王国のガーゼル工房の前の広場に11体のアルハーンが整列している。んっ、大変素晴らしい光景だと言わざるを得ない。
「やっぱり、ロボはいいなー。量産機が整然と並ぶ姿には、えも言われぬ趣があるよ。なあ、ダレフもそう思うよな?」
「自分に趣がどのような物かはよくわかりません。しかし、11台のアルハーンが並ぶ姿、これからの国防を担う力を感じます」
ダレフが姿勢を正し答える。こいつ、まるで違う人間みてえだな。ダレフはガーゼル領主のザナッシュの息子だ。王都の騎士団から派遣された10人の騎士達の中にダレフが含まれていた。俺は、ダレフと再会した時の事を思い出した。

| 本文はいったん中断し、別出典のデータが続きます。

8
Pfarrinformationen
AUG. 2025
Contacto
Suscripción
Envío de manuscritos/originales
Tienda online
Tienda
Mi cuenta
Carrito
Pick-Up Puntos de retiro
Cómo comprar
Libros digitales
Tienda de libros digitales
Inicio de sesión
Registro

王都から派遣された騎士達は、中隊長2名と小隊長8名。そんな優秀な騎士達を引き抜いてしまって大丈夫なのかと思ったのだが。
「なーに、心配はいりません。女王陛下も最重要と位置付ける今回のプロジェクトですからな。これは我が国だけでなく周辺諸国の命運を賭する重要な物です。そのような重要次案に参加するのは、いえ、参加できると言う事は騎士たる者の誉でありましょう。志願者が多く、私も選ばれた事に責任と喜びを感じているところです」
年上の中隊長が俺の疑問に答えてくれる。元中隊長と元小隊長で構成された2小隊。それが、俺が直に指導する研修生になる。その中にダレフがいたのだ。初顔合わせの後に、先の事を謝罪され俺はその謝罪を受け入れた。本人いわく己の未熟さ将来への焦り根拠のない肥大した自尊心、そう言ったものに押しつぶされそうになった結果と言った事らしい。しかし、元中隊長が言うには。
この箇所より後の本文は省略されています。